━━ GIVEN RECORDS ━━

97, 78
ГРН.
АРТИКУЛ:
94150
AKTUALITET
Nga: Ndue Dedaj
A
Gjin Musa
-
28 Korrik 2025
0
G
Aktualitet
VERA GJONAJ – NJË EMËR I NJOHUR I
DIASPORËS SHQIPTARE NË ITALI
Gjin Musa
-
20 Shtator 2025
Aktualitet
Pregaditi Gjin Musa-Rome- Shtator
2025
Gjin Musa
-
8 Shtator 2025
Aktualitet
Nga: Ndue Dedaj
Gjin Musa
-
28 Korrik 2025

━━━
━━ GIVEN RECORDS ━━

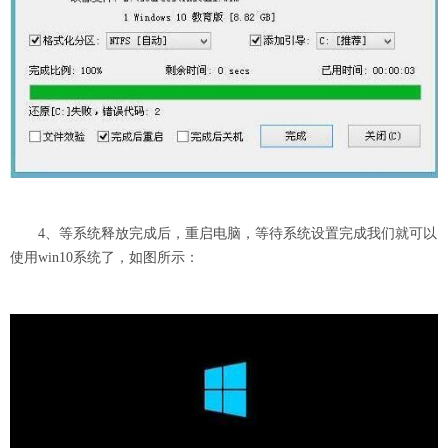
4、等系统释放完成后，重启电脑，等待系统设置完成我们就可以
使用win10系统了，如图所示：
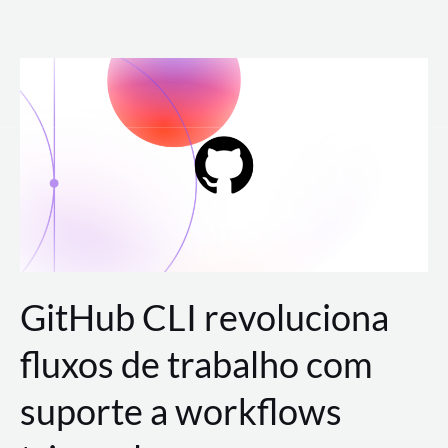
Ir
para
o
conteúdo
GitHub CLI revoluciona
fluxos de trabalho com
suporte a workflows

━━━

**WHAT THE TASK ASKS:**
How many lines in the entries contain the string "Shtator"? Answer with the number only.

**ANSWER SECTION:**
3